(Phys.org) —A Google team has worked out a neural network approach to transcribe house numbers from Street View images, reading those house numbers and matching them to their geolocation. Google Street View has the user advantage of allowing the user to advance to street level to see the area of interest in detail. Google's accomplishment in automation is impressive both in the scope of the task involved and the way in which it was done. Consider that Google's Street View cameras have recorded massive numbers of panoramic images carrying massive numbers of house numbers. "We can for example transcribe all the views we have of street numbers in France in less than an hour using our Google infrastructure," said the researchers, who have authored the paper, "Multi-digit Number Recognition from Street View Imagery using Deep Convolutional Neural Networks." Ian J. Goodfellow, Yaroslav Bulatov, Julian Ibarz, Sacha Arnoud, Vinay Shet are the authors.

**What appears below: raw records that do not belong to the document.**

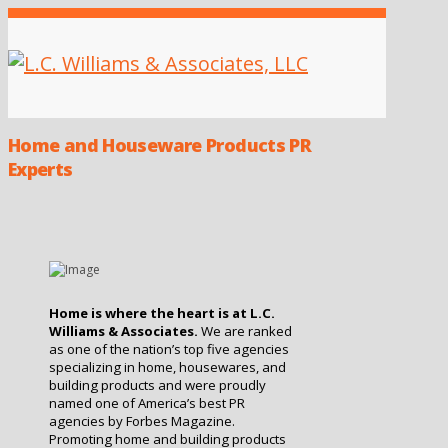
Home and Houseware Products PR
Experts
Home is where the heart is at L.C.
Williams & Associates.
We are ranked
as one of the nation’s top five agencies
specializing in home, housewares, and
building products
and were proudly
named one of America’s best PR
agencies by Forbes Magazine.
Promoting home and building products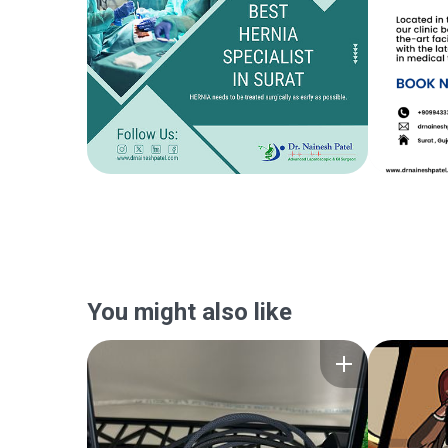
You might also like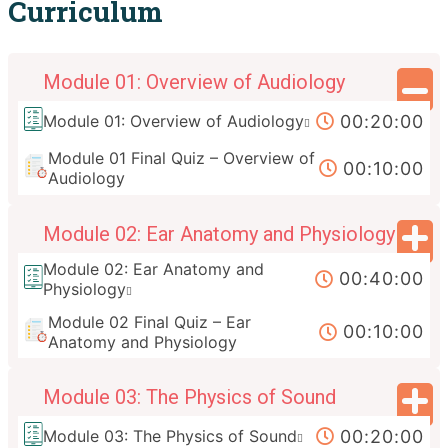
Curriculum
Module 01: Overview of Audiology
00:20:00
Module 01: Overview of Audiology
Module 01 Final Quiz – Overview of
00:10:00
Audiology
Module 02: Ear Anatomy and Physiology
Module 02: Ear Anatomy and
00:40:00
Physiology
Module 02 Final Quiz – Ear
00:10:00
Anatomy and Physiology
Module 03: The Physics of Sound
00:20:00
Module 03: The Physics of Sound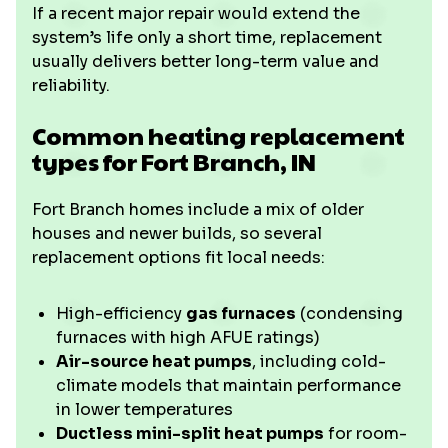
If a recent major repair would extend the
system’s life only a short time, replacement
usually delivers better long-term value and
reliability.
Common heating replacement
types for Fort Branch, IN
Fort Branch homes include a mix of older
houses and newer builds, so several
replacement options fit local needs:
High-efficiency
gas furnaces
(condensing
furnaces with high AFUE ratings)
Air-source heat pumps
, including cold-
climate models that maintain performance
in lower temperatures
Ductless mini-split heat pumps
for room-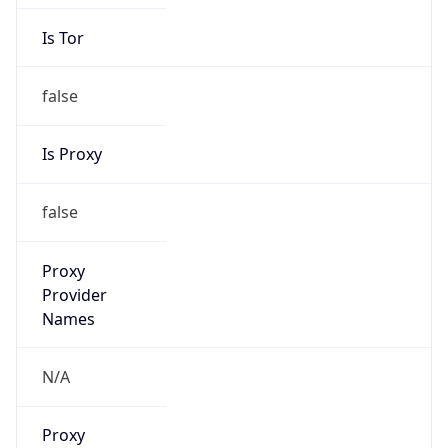
Is Tor
false
Is Proxy
false
Proxy
Provider
Names
N/A
Proxy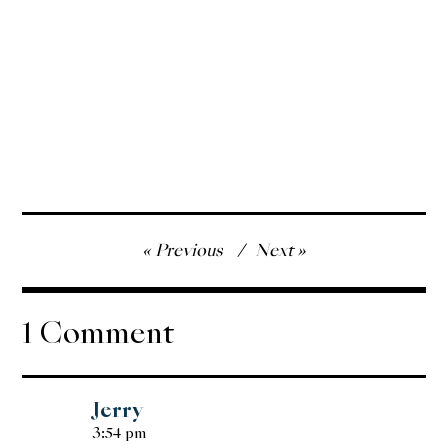
Post
Previous
Next
navigation
1 Comment
Jerry
3:54 pm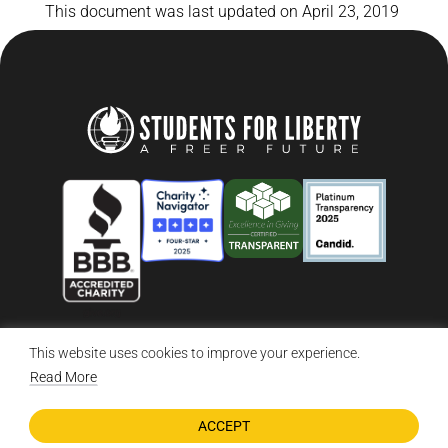
This document was last updated on April 23, 2019
This website uses cookies to improve your experience.
© 2026 Students For Liberty, All Rights Reserved
Privacy Policy
·
Disclaimer
·
Terms & Conditions
·
Contact Us
Read More
ACCEPT
DONATE NOW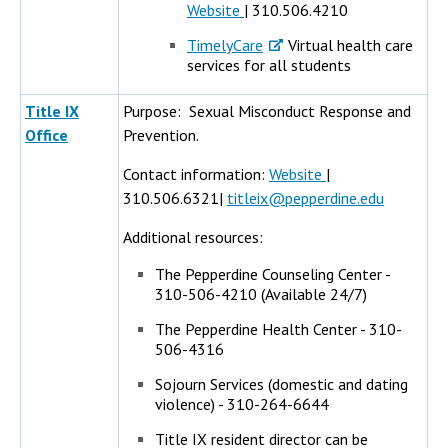
Website
| 310.506.4210
TimelyCare
Virtual health care
services for all students
Title IX
Purpose: Sexual Misconduct Response and
Office
Prevention.
Contact information:
Website
|
310.506.6321|
titleix@pepperdine.edu
Additional resources:
The Pepperdine Counseling Center -
310-506-4210 (Available 24/7)
The Pepperdine Health Center - 310-
506-4316
Sojourn Services (domestic and dating
violence) - 310-264-6644
Title IX resident director can be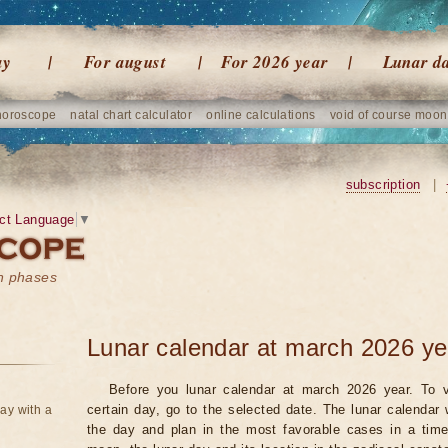
ay
For august
For 2026 year
Lunar d
horoscope
natal chart calculator
online calculations
void of course moon
subscription
|
ct Language
▼
on phases
Lunar calendar at march 2026 ye
Before you lunar calendar at march 2026 year. To v
certain day, go to the selected date. The lunar calendar 
ay with a
the day and plan in the most favorable cases in a tim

The paper was submitted to arXiv and was explored in a report earlier this week in MIT Technology Review, which examines their research. The team used a neural network that contains 11 levels of neurons trained to spot numbers in images. The researchers describe the network as "a deep convolutional neural network that operates directly on the image pixels." They said they used the DistBelief implementation of deep neural networks to train large, distributed neural networks on high-quality images. "We find that the performance of this approach increases with the depth of the convolutional network, with the best performance occurring in the deepest architecture we trained, with eleven hidden layers."
At specific operating thresholds, the performance of the proposed system, they said, is comparable to that of human operators. "To date, our system has helped us extract close to 100 million physical street numbers from Street View imagery worldwide."
As MIT Technology Review points out, the very task of matching any building number to its location is not always easy. There are places in the world where buildings are not numbered in clear patterns and Wired made the point that some house numbers carry styles and character arrangements that make identification difficult.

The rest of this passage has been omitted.